Anaplasma phagocytophilum is the agent of human anaplasmosis, the second most common tick-borne illness in the United States. This pathogen, which is closely related to obligate intracellular organisms in the genera Rickettsia, Ehrlichia, and Anaplasma, persists in ticks and mammalian hosts; however, the mechanisms for survival in the arthropod are not known. We now show that A. phagocytophilum induces expression of the Ixodes scapularis salp16 gene in the arthropod salivary glands during vector engorgement.

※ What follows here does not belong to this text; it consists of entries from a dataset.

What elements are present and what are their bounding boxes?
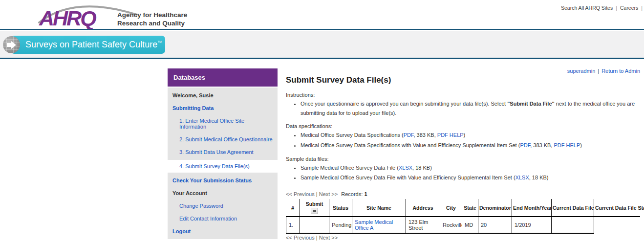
sidebar-heading-your-account: Your Account [168, 187, 278, 199]
sample-files-label: Sample data files: [286, 156, 642, 162]
col-submit: Submit [300, 199, 329, 217]
site-name-link[interactable]: Sample Medical Office A [355, 219, 393, 231]
sidebar-item-change-password[interactable]: Change Password [168, 199, 278, 212]
sidebar-item-check-submission-status[interactable]: Check Your Submission Status [168, 173, 278, 187]
cell-current-data-file [552, 217, 594, 233]
pager-separator: | [316, 191, 318, 197]
inline-link[interactable]: PDF HELP [554, 142, 580, 148]
sidebar-block-top: Welcome, Susie Submitting Data 1. Enter … [168, 88, 278, 160]
link-search-all-ahrq-sites[interactable]: Search All AHRQ Sites [561, 5, 613, 11]
cell-status: Pending [329, 217, 352, 233]
cell-city: Rockville [440, 217, 462, 233]
inline-link[interactable]: PDF HELP [437, 132, 464, 138]
records-table: # Submit Status Site Name Address City S… [286, 199, 640, 234]
data-specs-list: Medical Office Survey Data Specification… [286, 131, 642, 150]
next-link[interactable]: Next >> [319, 191, 338, 197]
cell-end-month-year: 1/2019 [512, 217, 552, 233]
header-utility-links: Search All AHRQ Sites|Careers|Contact Us [561, 5, 644, 11]
sample-files-bullet: Sample Medical Office Survey Data File (… [301, 163, 642, 173]
next-link-bottom[interactable]: Next >> [319, 235, 338, 241]
cell-state: MD [462, 217, 478, 233]
pagination-bottom: << Previous | Next >> [286, 235, 642, 241]
instructions-bullet: Once your questionnaire is approved you … [301, 99, 642, 117]
previous-link-bottom[interactable]: << Previous [286, 235, 315, 241]
sidebar-item-edit-contact-information[interactable]: Edit Contact Information [168, 212, 278, 225]
col-address: Address [406, 199, 440, 217]
inline-link[interactable]: PDF [520, 142, 530, 148]
sidebar-item-submitting-data[interactable]: Submitting Data [168, 102, 278, 114]
banner-title: Surveys on Patient Safety Culture™ [25, 40, 162, 50]
cell-address: 123 Elm Street [406, 217, 440, 233]
data-specs-label: Data specifications: [286, 123, 642, 129]
sidebar-block-bottom: Check Your Submission Status Your Accoun… [168, 173, 278, 239]
table-row: 1. Pending Sample Medical Office A 123 E… [286, 217, 641, 233]
page: AHRQ Agency for Healthcare Research and … [0, 0, 644, 243]
pager-separator: | [316, 235, 318, 241]
col-denominator: Denominator [478, 199, 512, 217]
col-current-data-file-status: Current Data File Status [594, 199, 641, 217]
text-segment: , 18 KB) [529, 175, 549, 180]
cell-submit [300, 217, 329, 233]
inline-link[interactable]: XLSX [399, 165, 412, 171]
submit-sort-icon[interactable] [311, 208, 318, 214]
text-segment: "Submit Data File" [507, 101, 555, 107]
ahrq-logo-text: AHRQ [39, 6, 96, 29]
text-segment: , 383 KB, [530, 142, 554, 148]
col-state: State [462, 199, 478, 217]
main-content: Submit Survey Data File(s) Instructions:… [286, 64, 642, 243]
previous-link[interactable]: << Previous [286, 191, 315, 197]
text-segment: Sample Medical Office Survey Data File ( [301, 165, 399, 171]
globe-arrow-icon [3, 36, 20, 53]
text-segment: Medical Office Survey Data Specification… [301, 142, 520, 148]
text-segment: , 383 KB, [414, 132, 437, 138]
sample-files-list: Sample Medical Office Survey Data File (… [286, 163, 642, 182]
table-header-row: # Submit Status Site Name Address City S… [286, 199, 641, 217]
sidebar-item-submit-data-use-agreement[interactable]: 3. Submit Data Use Agreement [168, 146, 278, 160]
pagination-top: << Previous | Next >> Records: 1 [286, 191, 642, 197]
data-specs-bullet: Medical Office Survey Data Specification… [301, 131, 642, 140]
brand-strip: Surveys on Patient Safety Culture™ [0, 31, 644, 59]
inline-link[interactable]: PDF [404, 132, 414, 138]
text-segment: ) [580, 142, 582, 148]
sidebar-nav: Databases Welcome, Susie Submitting Data… [168, 68, 278, 239]
sidebar-item-logout[interactable]: Logout [168, 225, 278, 239]
records-count: Records: 1 [341, 191, 367, 197]
page-title: Submit Survey Data File(s) [286, 75, 642, 85]
cell-site-name: Sample Medical Office A [352, 217, 406, 233]
cell-number: 1. [286, 217, 300, 233]
text-segment: , 18 KB) [412, 165, 432, 171]
text-segment: Once your questionnaire is approved you … [301, 101, 507, 107]
text-segment: ) [464, 132, 466, 138]
agency-name: Agency for Healthcare Research and Quali… [117, 11, 187, 27]
col-current-data-file: Current Data File [552, 199, 594, 217]
link-careers[interactable]: Careers [620, 5, 638, 11]
cell-current-data-file-status [594, 217, 641, 233]
sidebar-item-enter-site-information[interactable]: 1. Enter Medical Office Site Information [168, 114, 278, 133]
text-segment: Sample Medical Office Survey Data File w… [301, 175, 515, 180]
instructions-list: Once your questionnaire is approved you … [286, 99, 642, 117]
sidebar-item-submit-questionnaire[interactable]: 2. Submit Medical Office Questionnaire [168, 133, 278, 146]
col-city: City [440, 199, 462, 217]
col-number: # [286, 199, 300, 217]
sops-banner: Surveys on Patient Safety Culture™ [11, 36, 165, 54]
inline-link[interactable]: XLSX [515, 175, 529, 180]
instructions-label: Instructions: [286, 92, 642, 98]
data-specs-bullet: Medical Office Survey Data Specification… [301, 141, 642, 150]
site-header: AHRQ Agency for Healthcare Research and … [0, 0, 644, 30]
col-status: Status [329, 199, 352, 217]
cell-denominator: 20 [478, 217, 512, 233]
col-end-month-year: End Month/Year [512, 199, 552, 217]
link-separator: | [641, 5, 643, 11]
sidebar-item-submit-survey-data-files[interactable]: 4. Submit Survey Data File(s) [168, 160, 278, 173]
col-site-name: Site Name [352, 199, 406, 217]
sidebar-header-databases: Databases [168, 68, 278, 87]
sample-files-bullet: Sample Medical Office Survey Data File w… [301, 173, 642, 182]
sidebar-welcome-text: Welcome, Susie [168, 88, 278, 102]
text-segment: Medical Office Survey Data Specification… [301, 132, 404, 138]
link-separator: | [616, 5, 617, 11]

RNA interference–mediated silencing of salp16 gene expression interfered with the survival of A. phagocytophilum that entered ticks fed on A. phagocytophilum–infected mice. A. phagocytophilum migrated normally from A. phagocytophilum–infected mice to the gut of engorging salp16-deficient ticks, but up to 90% of the bacteria that entered the ticks were not able to successfully infect I. scapularis salivary glands. These data demonstrate the specific requirement of a pathogen for a tick salivary protein to persist within the arthropod and provide a paradigm for understanding how Rickettsia-like pathogens are maintained within vectors.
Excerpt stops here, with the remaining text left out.